In tennis, one friend is finally going to start competing in senior tournaments on the mainland. I am sure he will do well. I can’t wait to hear his tales when he gets back. He will be so jazzed to have taken his intense competitive drive to the next level, and we, his friends, will enjoy living vicariously through his victories. Whenever he loses a set to one of us, we can feel, “I beat the guy who won such-and-such in Miami!”
I finally convinced another friend to head north for a dance convention. Yes, it takes time and costs money, but it’s as much fun for the same reasons as the singing conventions. Sure enough, he had a great time dancing with a large herd of dancers as good as he is, and even learning some new moves from real experts. As much as our little island offers, at times we need to grab more, and it’s out there if you try.
I am so terrible at buying people gifts I rarely try—they always return them, after uncomfortably trying to act pleased. So it is a minor miracle that I figured out not one but two gifts for my Tinkerbell that she truly loves.
How did I finally figure out a good gift for her? Well, here’s the embarrassing part. For both gifts I had to listen literally for years to her telling me exactly what she wanted. Eventually, the news sunk through my think and insensitive skull and I sprang for it.
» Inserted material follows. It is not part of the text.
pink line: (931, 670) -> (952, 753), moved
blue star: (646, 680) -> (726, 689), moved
The first was a tiara. I don’t know what the male equivalent is, but lots of women hold the idea of themselves as a Princess throughout their lives. And nothing says “Princess” like a tiara. Cynthia had gushed for six years whenever she saw a female of any age wearing one. I finally bought her one—they are readily available here—and got to enjoy her grandly striding through Louie’s one birthday dinner basking in the adoration of over half a dozen women who came up to her to fawn over her Princess-ness.
It only took me three years to figure out her next gift. That’s how long she sighed over a few saucers of Cornflower China I got her at a friend’s yard sale. It was the same she had grown up with, and it reminded her of her mother and countless family meals.
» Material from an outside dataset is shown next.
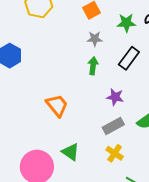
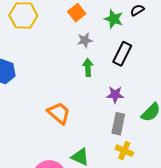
green star: (126, 23) -> (114, 19), turned 30
gray rectangle: (113, 126) -> (118, 124), turned -40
The same friend brought a dish for Cynthia’s big 7-0 party on a Cornflower platter. She left it at our house for a week before picking it up, during which time it sat on our counter with Cynthia almost tearfully praising it every day.
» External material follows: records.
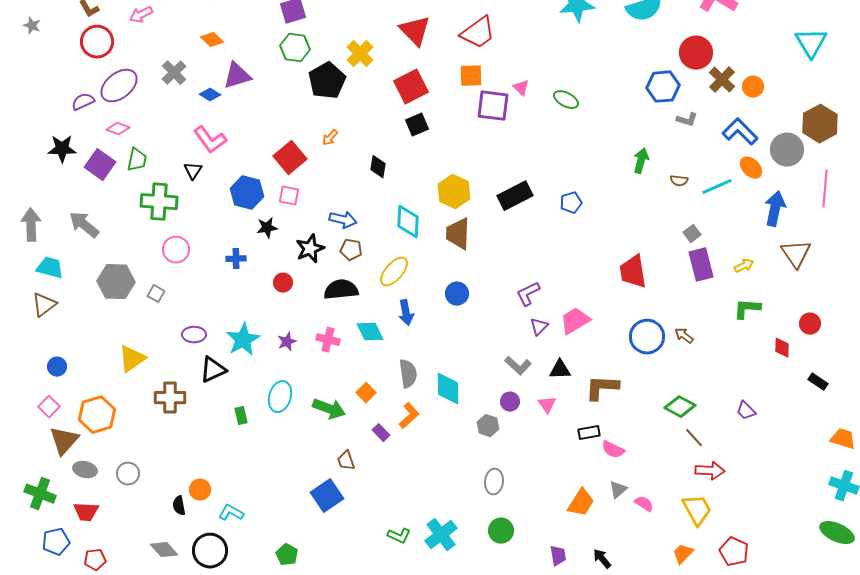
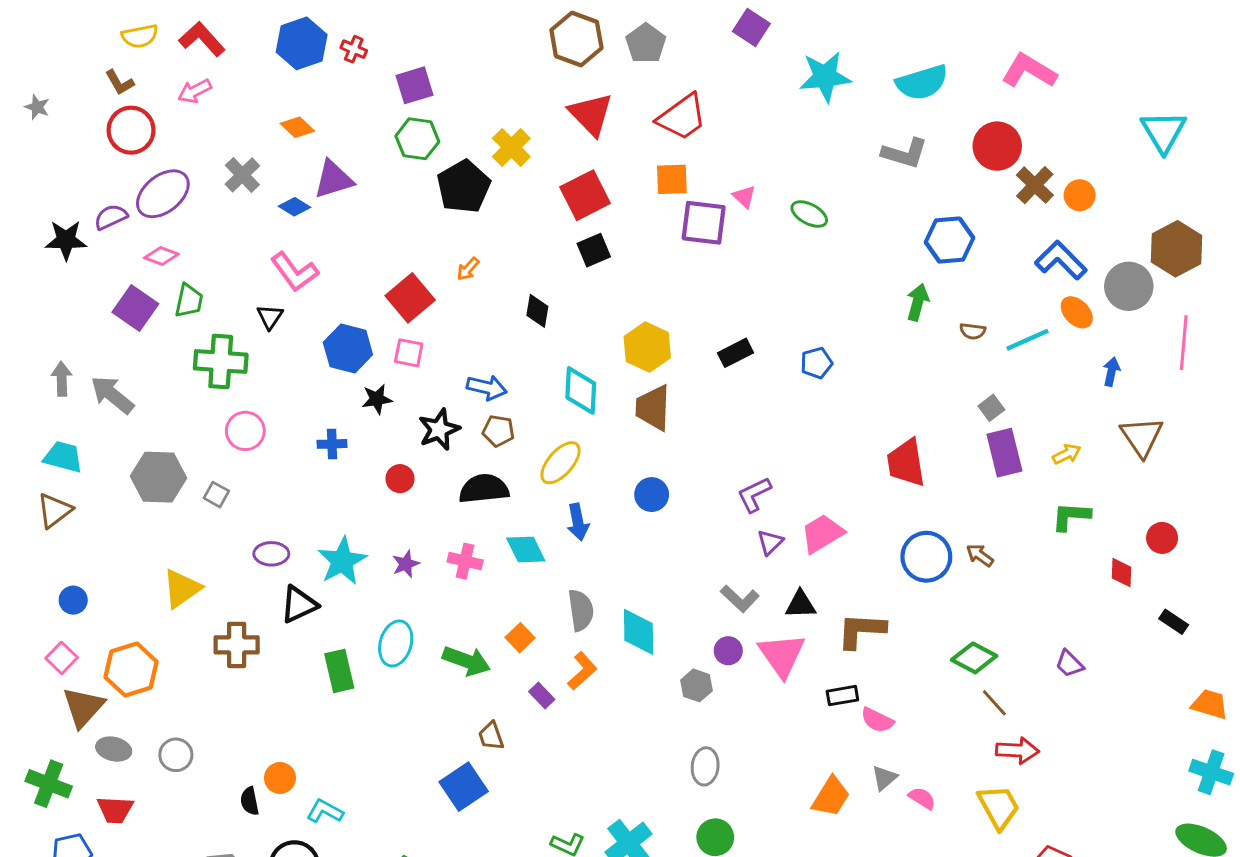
blue hexagon: (663, 87) -> (949, 240), moved
gray L-shape: (687, 120) -> (905, 153), moved, size x1.5
black star: (62, 149) -> (66, 240), moved
black rectangle: (515, 196) -> (735, 353), size x0.7
blue arrow: (775, 209) -> (1111, 372), size x0.6
gray arrow: (31, 225) -> (62, 379), moved, size x0.7
pink triangle: (547, 405) -> (782, 655), size x1.8
green rectangle: (241, 416) -> (339, 671), size x1.6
I begged my friend to sell me the platter, but she said no way, it’s my mom’s China too. But she told me of a website where I could buy my own. Easy! And then I somehow got inspired to do something that I know was really cool because all of my women friends have told me so—even, “Rick, you are the best husband!”
It wasn’t really that hard. I just kept the platter hidden until Valentine’s Day dinner, this year at Azur. I called ahead and smuggled the plate to a designated “Lenny,” and he made sure that our entrée was served on it. When it arrived at our table, Cynthia at first admired the gussied-up black grouper, and suddenly exclaimed, “Oh—oh, that’s Mama’s China—it’s the Cornflower—oh my!” The waiter, who was in on it, had lingered surreptitiously to watch, and also got to enjoy her surprise and joy.
Big lesson: guys, I know there are lots of you out there as thick-skulled as I am regarding gifts for your love. If I can do it, anyone can. It’s simple. She’ll tell you what she wants. Just listen and buy it. I am trying right now to get it down to a single year of Cynthia’s telling me what she wants next before it sinks through my cranium. Maybe you can do even better?